• Sarah Buckland

School-return worries!

Updated: Jan 7, 2020

We have two children whose anxiety peaks at different times. My eldest's anxiety reaches its highest point before the school year comes to a close and then throughout the summer school holidays.

Questions and statements I constantly hear:

"Will I get a good teacher?"

"Will my teacher understand how I learn?"

"Will Maths be really hard?"

"I'm worried that they'll do hard spelling."

At a learning level, if anxiety is not managed and dealt with, it can impact on a child's ability to learn, their working memory and processing ability, which can bring about task-avoidance.

Anxiety in children is normal. Worries become more prevalent in children over 8 years as they start to imagine the future and potential bad things that can happen (read more here ).

"Remember, the goal for most kids isn't to eliminate anxiety completely. It's really about giving them the skills to manage anxiety so it doesn't get in the way of enjoying life."  (Beyond Blue)

I have put together 5 simple and achievable strategies that will support and foster your child's well-being, especially when they're experiencing anxiety. I feel that these are the strategies that will create the biggest impact:


Quality is key here. Ensure you make family time for talking, listening and participating in activities together. This is not an exhaustive list by any means, but could include:

  • Have dinner together at the table.

  • Read together.

  • Take walks together.

  • Fix things together.

  • Watch movies together.

  • Play games together.

  • Cook together.

  • Take family trips.

Location: Wentworth Falls, Blue Mountains National Park.

I can't stress enough how important it is to stay well-connected to your children as they get older; continue to be interested and vested in their education. Communication skills are highly necessary in the pre-teen and teen years which are often fraught with uncertainty and peer pressure - mix in some hormones and you've got yourself some intense times!

And last but not least, ensure that you look after your own well-being. Unfortunately parenting does't always allow this. I aim to nourish myself with good food, good reads, good people and good humour - I'm a girl with simple needs!

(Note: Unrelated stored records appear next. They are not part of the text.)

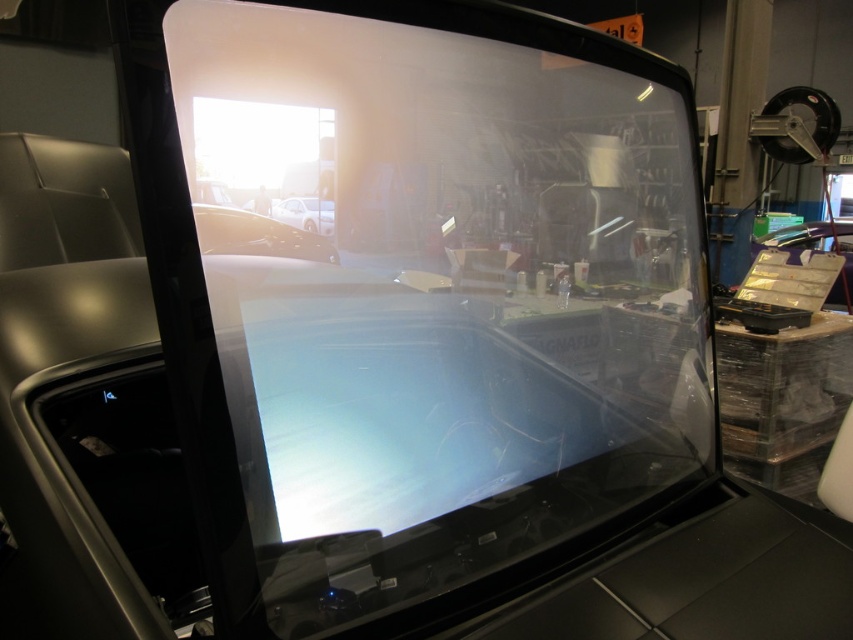 Question: Does glossy white car at center have a smaller size compared to matte black car at right?

Choices:
 (A) yes
 (B) no

Answer: (A)

Question: Among these points, which one is farthest from the camera?

Choices:
 (A) (285, 205)
 (B) (281, 243)

Answer: (B)

Question: Which point appears closest to the camera in this image?

Choices:
 (A) (294, 196)
 (B) (209, 227)
 (C) (779, 237)

Answer: (B)

Question: Which object is closer to the camera taking this photo?

Choices:
 (A) matte black car at right
 (B) glossy white car at center
 (C) white glossy car at center

Answer: (B)

Question: Can you confirm if glossy white car at center is positioned to the left of white glossy car at center?

Choices:
 (A) yes
 (B) no

Answer: (A)

Question: Is glossy white car at center below white glossy car at center?

Choices:
 (A) no
 (B) yes

Answer: (B) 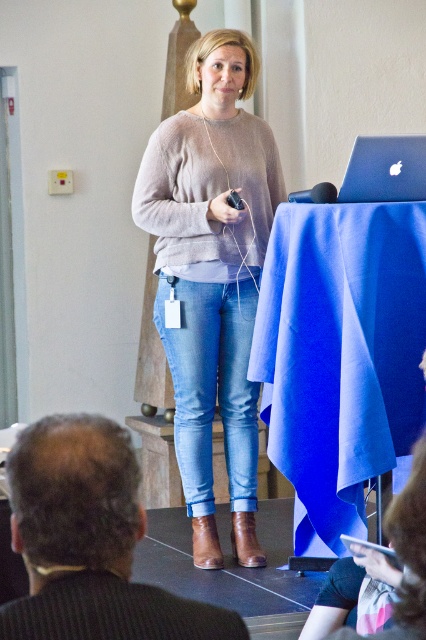 Question: Estimate the real-world distances between objects in this image. Which object is farther from the denim jeans at center?

Choices:
 (A) sleek silver laptop at upper right
 (B) blue fabric at center

Answer: (A)

Question: Is blue fabric at center below matte beige sweater at center?

Choices:
 (A) no
 (B) yes

Answer: (B)

Question: Is blue fabric at center in front of sleek silver laptop at upper right?

Choices:
 (A) no
 (B) yes

Answer: (B)

Question: Does matte beige sweater at center have a larger size compared to denim jeans at center?

Choices:
 (A) no
 (B) yes

Answer: (B)

Question: Based on their relative distances, which object is nearer to the blue fabric at center?

Choices:
 (A) matte beige sweater at center
 (B) denim jeans at center

Answer: (B)

Question: Which object is positioned farthest from the sleek silver laptop at upper right?

Choices:
 (A) denim jeans at center
 (B) blue fabric at center
 (C) matte beige sweater at center

Answer: (A) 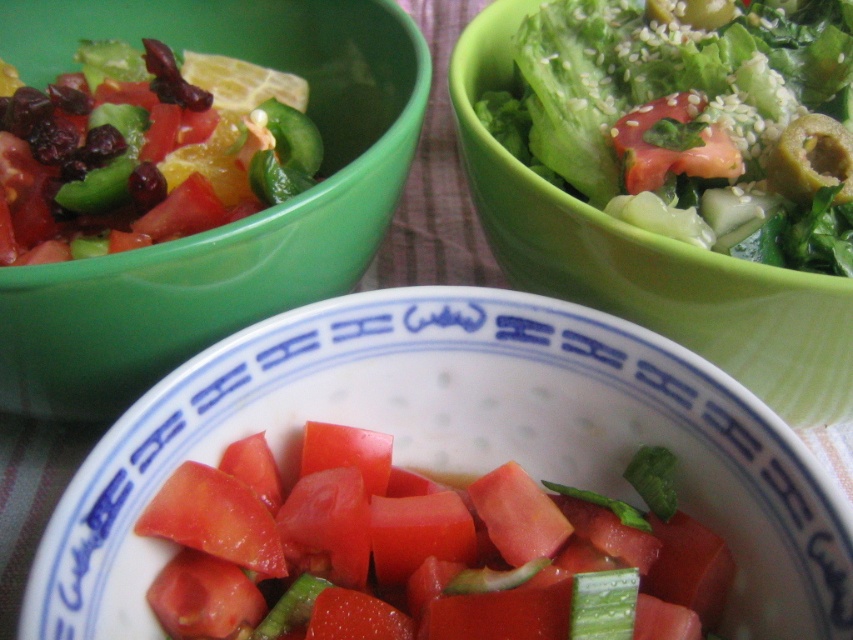 Question: Does shiny green salad at upper left have a larger size compared to slightly glossy red tomato at center?

Choices:
 (A) yes
 (B) no

Answer: (A)

Question: Which point is farther from the camera taking this photo?

Choices:
 (A) (244, 572)
 (B) (614, 150)
 (C) (30, 237)
 (D) (428, 371)

Answer: (B)

Question: Which is farther from the shiny green salad at upper left?

Choices:
 (A) green sesame seed salad at upper right
 (B) slightly glossy red tomato at center

Answer: (B)

Question: Does shiny green salad at upper left have a lesser width compared to slightly glossy red tomato at center?

Choices:
 (A) yes
 (B) no

Answer: (B)

Question: Which of the following is the farthest from the observer?

Choices:
 (A) (776, 449)
 (B) (425, 580)
 (C) (80, 316)
 (D) (657, 108)

Answer: (D)

Question: From the image, what is the correct spatial relationship of bright red tomato at center in relation to white glossy bowl at center?

Choices:
 (A) above
 (B) below

Answer: (B) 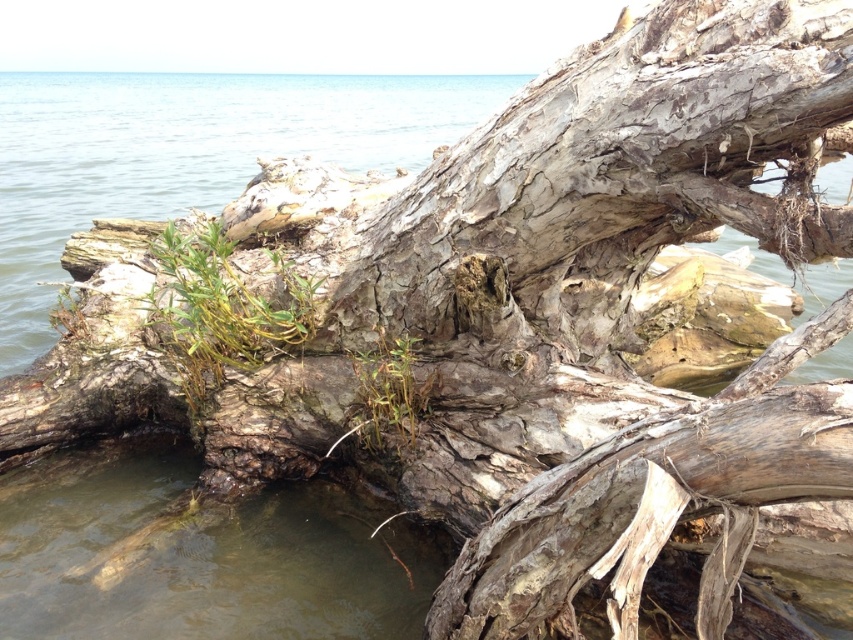 How far apart are green grassy plant at center and green grassy weed at center?

green grassy plant at center and green grassy weed at center are 26.99 inches apart from each other.

Is the position of green grassy plant at center less distant than that of green grassy weed at center?

No, it is behind green grassy weed at center.

At what (x,y) coordinates should I click in order to perform the action: click on green grassy plant at center. Please return your answer as a coordinate pair (x, y). The height and width of the screenshot is (640, 853). Looking at the image, I should click on (219, 308).

Image resolution: width=853 pixels, height=640 pixels. I want to click on green grassy plant at center, so click(219, 308).

Is point (22, 134) positioned after point (202, 269)?

That is True.

Can you confirm if clear water at lower left is positioned to the right of green grassy plant at center?

Incorrect, clear water at lower left is not on the right side of green grassy plant at center.

This screenshot has height=640, width=853. Describe the element at coordinates (187, 154) in the screenshot. I see `clear water at lower left` at that location.

In order to click on clear water at lower left in this screenshot , I will do `click(187, 154)`.

Is clear water at lower left closer to camera compared to green grassy weed at center?

No, it is not.

Can you confirm if clear water at lower left is thinner than green grassy weed at center?

Incorrect, clear water at lower left's width is not less than green grassy weed at center's.

Does point (25, 276) come closer to viewer compared to point (387, 374)?

No, it is behind (387, 374).

Find the location of a particular element. clear water at lower left is located at coordinates tap(187, 154). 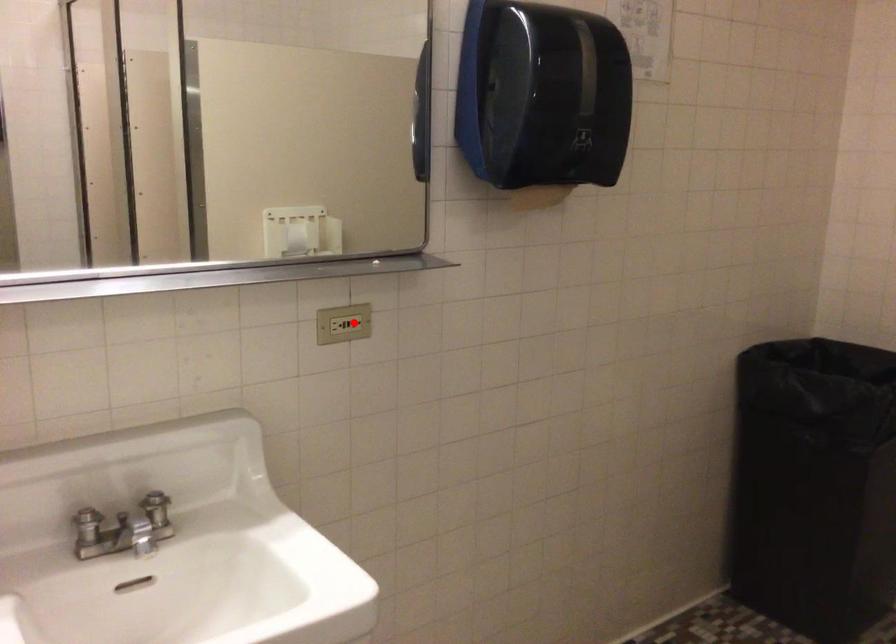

Journals can be a helpful tool to help manage anxiety for both children and adults. I find using a template for my child's journal helps to articulate her thoughts and feelings - see below image. (It also has the added benefit of getting some writing practise in before she returns to school!)

And let's not forget sleep. Mindfulness activities can improve sleep. Good amounts of sleep can also improve daily well-being and reduce anxiety!


One of the dreams that I had for my family when we moved to the Blue Mountains was to walk through nature and not a concrete environment. I yearned to feel grounded and not so wound up. Nowadays, we walk to-and-from school (which usually involves some whingeing!) as it allows our children to de-stress and feel supported before and after their day. The cherry on top is when we walk with our neighbours. It makes us feel connected to our community. Loneliness and isolation is a reality ...and not just for adults.

Location: Jamison Valley, Blue Mountains National Park.


Let me start off by pointing out that as an educator there are positive benefits to technology, especially for those those who have learning difficulties and/or disabilities. Technology needs to be carefully monitored especially around social media, inappropriate content and over-use. Keeping our children safe is of paramount importance (refer here for further information). Providing real human connections for your children is important for their social development. There is enough evidence around that links anxiety in children and social media use. I would encourage you to monitor usage and not to be complacent. Up-skill yourself and your children.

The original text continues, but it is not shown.